Your task: The line containing "w severe osteoarthritis, it" marks the end: restate word for word every line from the first line of the entries below through that one.

Items from a dataset
——

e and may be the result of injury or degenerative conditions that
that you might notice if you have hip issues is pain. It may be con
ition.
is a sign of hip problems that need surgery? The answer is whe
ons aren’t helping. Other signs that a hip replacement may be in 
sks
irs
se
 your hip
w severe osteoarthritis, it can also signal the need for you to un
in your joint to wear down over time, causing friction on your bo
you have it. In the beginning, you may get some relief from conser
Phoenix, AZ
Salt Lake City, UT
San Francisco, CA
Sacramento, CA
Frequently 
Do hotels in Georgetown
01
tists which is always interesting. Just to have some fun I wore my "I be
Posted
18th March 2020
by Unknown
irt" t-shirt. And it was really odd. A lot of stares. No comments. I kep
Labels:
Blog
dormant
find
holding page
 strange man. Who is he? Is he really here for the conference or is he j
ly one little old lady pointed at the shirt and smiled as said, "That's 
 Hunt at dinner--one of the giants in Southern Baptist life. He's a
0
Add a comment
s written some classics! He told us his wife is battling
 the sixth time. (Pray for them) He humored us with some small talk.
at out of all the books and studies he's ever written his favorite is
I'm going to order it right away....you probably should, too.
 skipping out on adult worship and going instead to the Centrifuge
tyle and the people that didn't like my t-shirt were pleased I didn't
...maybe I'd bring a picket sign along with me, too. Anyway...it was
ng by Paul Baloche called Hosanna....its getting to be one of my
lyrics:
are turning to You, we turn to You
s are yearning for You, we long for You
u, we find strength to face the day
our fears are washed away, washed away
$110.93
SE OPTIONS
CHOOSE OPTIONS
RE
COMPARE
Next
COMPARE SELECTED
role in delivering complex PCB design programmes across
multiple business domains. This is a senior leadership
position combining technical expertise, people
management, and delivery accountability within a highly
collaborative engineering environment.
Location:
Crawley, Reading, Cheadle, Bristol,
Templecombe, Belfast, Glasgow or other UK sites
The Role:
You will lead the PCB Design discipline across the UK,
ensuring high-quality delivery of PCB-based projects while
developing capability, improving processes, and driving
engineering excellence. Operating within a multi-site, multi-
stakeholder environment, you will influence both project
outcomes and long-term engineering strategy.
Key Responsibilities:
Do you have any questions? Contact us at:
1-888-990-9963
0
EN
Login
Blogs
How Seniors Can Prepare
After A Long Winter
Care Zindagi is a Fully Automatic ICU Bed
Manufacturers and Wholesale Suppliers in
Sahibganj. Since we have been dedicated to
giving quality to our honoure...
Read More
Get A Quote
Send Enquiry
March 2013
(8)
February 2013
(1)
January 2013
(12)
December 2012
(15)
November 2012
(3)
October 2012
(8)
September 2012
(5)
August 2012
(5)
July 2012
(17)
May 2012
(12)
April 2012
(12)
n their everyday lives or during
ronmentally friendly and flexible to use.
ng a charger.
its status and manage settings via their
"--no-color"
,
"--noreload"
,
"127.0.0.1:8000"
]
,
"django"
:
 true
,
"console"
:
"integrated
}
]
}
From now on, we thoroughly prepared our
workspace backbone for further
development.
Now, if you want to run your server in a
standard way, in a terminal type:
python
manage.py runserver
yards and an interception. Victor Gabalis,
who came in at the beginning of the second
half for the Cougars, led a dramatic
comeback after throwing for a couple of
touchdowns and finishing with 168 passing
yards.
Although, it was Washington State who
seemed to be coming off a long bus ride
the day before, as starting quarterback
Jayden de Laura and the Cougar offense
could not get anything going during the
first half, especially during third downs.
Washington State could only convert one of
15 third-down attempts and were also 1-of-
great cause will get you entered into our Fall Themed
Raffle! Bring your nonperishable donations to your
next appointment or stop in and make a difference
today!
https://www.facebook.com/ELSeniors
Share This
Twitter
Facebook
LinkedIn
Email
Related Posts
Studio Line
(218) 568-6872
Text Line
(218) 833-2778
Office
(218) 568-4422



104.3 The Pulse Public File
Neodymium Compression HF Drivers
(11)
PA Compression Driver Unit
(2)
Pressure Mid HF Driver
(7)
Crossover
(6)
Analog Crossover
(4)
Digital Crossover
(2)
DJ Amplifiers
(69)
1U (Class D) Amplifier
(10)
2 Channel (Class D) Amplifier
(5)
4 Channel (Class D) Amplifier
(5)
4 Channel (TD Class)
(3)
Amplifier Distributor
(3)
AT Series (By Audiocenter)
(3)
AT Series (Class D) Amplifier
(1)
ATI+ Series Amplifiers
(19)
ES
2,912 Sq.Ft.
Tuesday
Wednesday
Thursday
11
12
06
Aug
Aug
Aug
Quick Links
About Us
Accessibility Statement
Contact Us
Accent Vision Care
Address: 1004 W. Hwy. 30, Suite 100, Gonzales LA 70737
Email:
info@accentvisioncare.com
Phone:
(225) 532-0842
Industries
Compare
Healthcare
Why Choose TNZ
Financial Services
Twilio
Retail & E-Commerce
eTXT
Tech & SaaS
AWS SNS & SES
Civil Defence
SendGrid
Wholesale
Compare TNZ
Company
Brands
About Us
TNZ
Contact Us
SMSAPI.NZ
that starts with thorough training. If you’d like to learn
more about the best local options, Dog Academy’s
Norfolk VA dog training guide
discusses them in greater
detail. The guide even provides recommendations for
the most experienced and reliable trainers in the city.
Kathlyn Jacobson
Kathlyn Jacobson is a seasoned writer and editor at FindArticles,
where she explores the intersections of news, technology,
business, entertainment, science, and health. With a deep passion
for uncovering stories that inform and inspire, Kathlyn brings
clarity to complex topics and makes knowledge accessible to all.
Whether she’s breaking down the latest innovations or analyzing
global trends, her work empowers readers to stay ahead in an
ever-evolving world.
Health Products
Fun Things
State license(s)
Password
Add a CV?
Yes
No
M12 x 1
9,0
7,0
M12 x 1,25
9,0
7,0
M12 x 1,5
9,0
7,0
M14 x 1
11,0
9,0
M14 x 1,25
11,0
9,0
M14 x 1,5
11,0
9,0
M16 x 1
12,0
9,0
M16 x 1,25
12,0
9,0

——

Result for this exercise:
e and may be the result of injury or degenerative conditions that
that you might notice if you have hip issues is pain. It may be con
ition.
is a sign of hip problems that need surgery? The answer is whe
ons aren’t helping. Other signs that a hip replacement may be in 
sks
irs
se
 your hip
w severe osteoarthritis, it can also signal the need for you to un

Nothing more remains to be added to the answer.